- WHAT IS REQUIRED: Reproduce all of the records word for word, omitting the pictures.

- DATASET RECORDS:
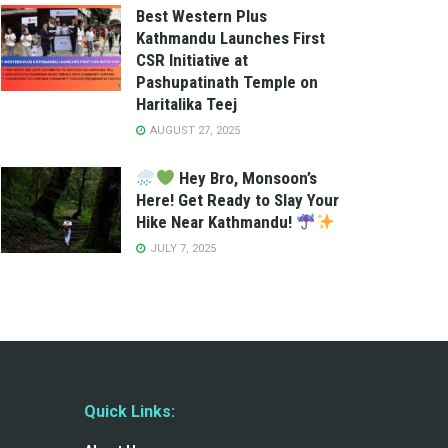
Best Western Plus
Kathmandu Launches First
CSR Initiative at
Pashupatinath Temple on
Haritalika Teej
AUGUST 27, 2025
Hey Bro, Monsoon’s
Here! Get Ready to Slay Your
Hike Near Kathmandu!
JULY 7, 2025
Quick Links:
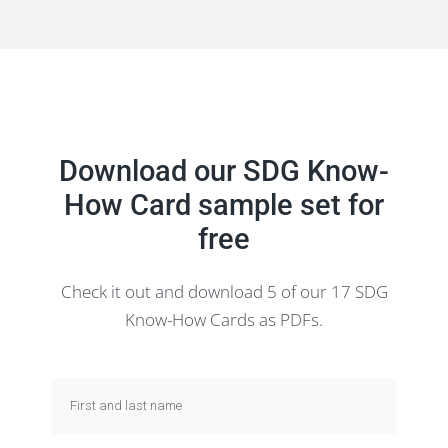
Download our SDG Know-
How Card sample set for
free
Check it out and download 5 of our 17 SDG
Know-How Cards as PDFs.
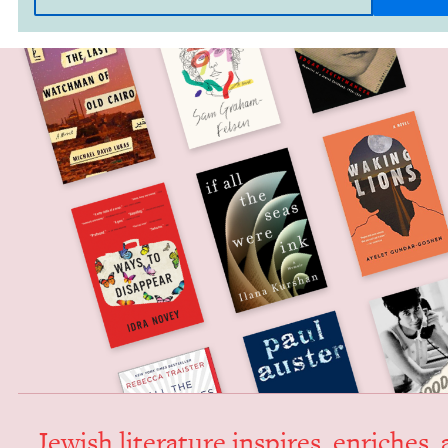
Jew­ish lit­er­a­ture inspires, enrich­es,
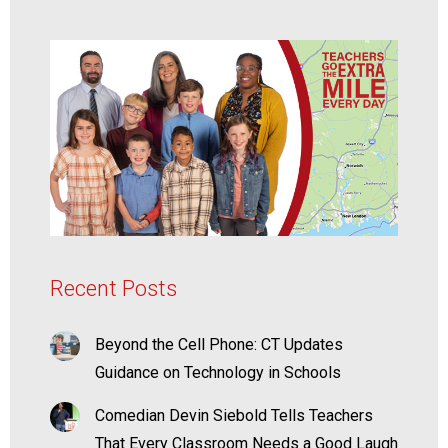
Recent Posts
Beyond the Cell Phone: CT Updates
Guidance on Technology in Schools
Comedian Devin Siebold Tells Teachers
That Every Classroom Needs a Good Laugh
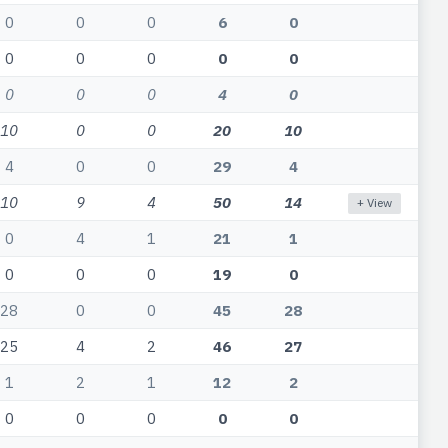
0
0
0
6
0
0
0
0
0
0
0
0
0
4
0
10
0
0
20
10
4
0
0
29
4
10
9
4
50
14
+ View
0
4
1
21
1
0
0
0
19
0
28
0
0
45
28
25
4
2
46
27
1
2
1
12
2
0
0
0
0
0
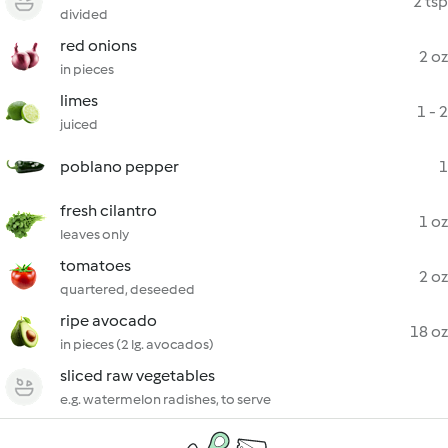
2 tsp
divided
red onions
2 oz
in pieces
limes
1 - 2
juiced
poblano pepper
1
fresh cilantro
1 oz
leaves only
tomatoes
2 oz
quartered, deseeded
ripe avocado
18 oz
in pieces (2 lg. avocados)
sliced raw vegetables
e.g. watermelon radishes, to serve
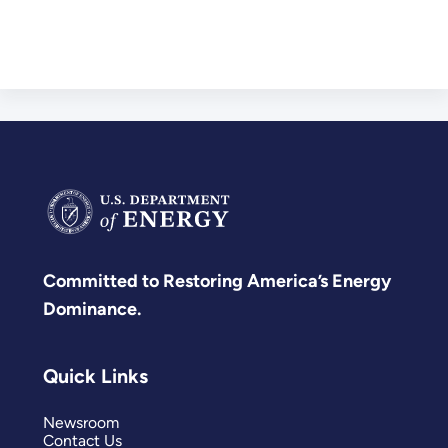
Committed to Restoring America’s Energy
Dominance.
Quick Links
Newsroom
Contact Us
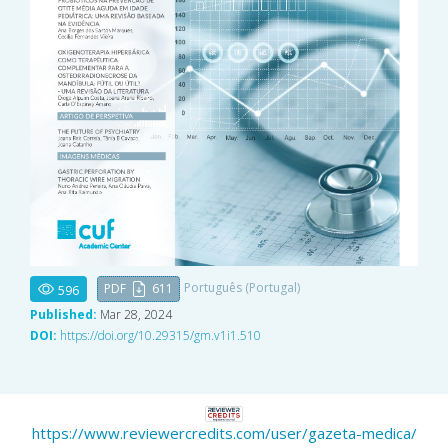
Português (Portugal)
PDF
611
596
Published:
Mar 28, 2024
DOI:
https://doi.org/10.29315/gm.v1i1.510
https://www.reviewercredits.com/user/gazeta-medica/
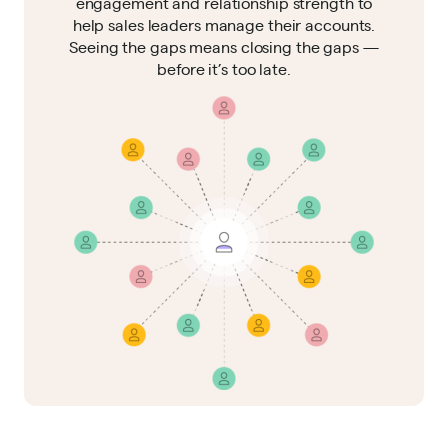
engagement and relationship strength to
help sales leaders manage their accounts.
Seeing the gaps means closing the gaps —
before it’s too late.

- EXERCISE RESPONSE:
Best Western Plus
Kathmandu Launches First
CSR Initiative at
Pashupatinath Temple on
Haritalika Teej
AUGUST 27, 2025
Hey Bro, Monsoon’s
Here! Get Ready to Slay Your
Hike Near Kathmandu!
JULY 7, 2025
Quick Links:
Download our SDG Know-
How Card sample set for
free
Check it out and download 5 of our 17 SDG
Know-How Cards as PDFs.
Jew­ish lit­er­a­ture inspires, enrich­es,
Recent Posts
Beyond the Cell Phone: CT Updates
Guidance on Technology in Schools
Comedian Devin Siebold Tells Teachers
That Every Classroom Needs a Good Laugh
0
0
0
6
0
0
0
0
0
0
0
0
0
4
0
10
0
0
20
10
4
0
0
29
4
10
9
4
50
14
+ View
0
4
1
21
1
0
0
0
19
0
28
0
0
45
28
25
4
2
46
27
1
2
1
12
2
0
0
0
0
0
2 tsp
divided
red onions
2 oz
in pieces
limes
1 - 2
juiced
poblano pepper
1
fresh cilantro
1 oz
leaves only
tomatoes
2 oz
quartered, deseeded
ripe avocado
18 oz
in pieces (2 lg. avocados)
sliced raw vegetables
e.g. watermelon radishes, to serve
Committed to Restoring America’s Energy
Dominance.
Quick Links
Newsroom
Contact Us
Português (Portugal)
PDF
611
596
Published:
Mar 28, 2024
DOI:
https://doi.org/10.29315/gm.v1i1.510
https://www.reviewercredits.com/user/gazeta-medica/
engagement and relationship strength to
help sales leaders manage their accounts.
Seeing the gaps means closing the gaps —
before it’s too late.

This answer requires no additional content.